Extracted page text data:

^^^^^^^^^^^^^^^^

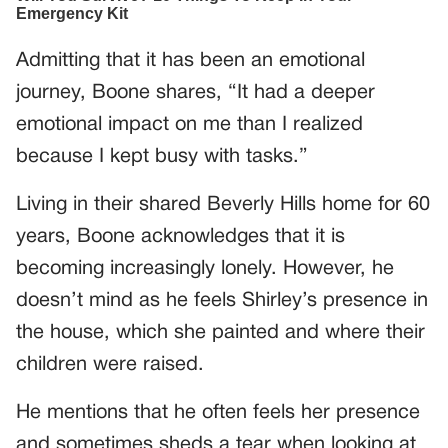
Admitting that it has been an emotional
journey, Boone shares, “It had a deeper
emotional impact on me than I realized
because I kept busy with tasks.”
Living in their shared Beverly Hills home for 60
years, Boone acknowledges that it is
becoming increasingly lonely. However, he
doesn’t mind as he feels Shirley’s presence in
the house, which she painted and where their
children were raised.
He mentions that he often feels her presence
and sometimes sheds a tear when looking at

^^^^^^^^^^^^^^^^

Using the records above, count every line that includes the word "emotional", and state the number only.

Answer: 2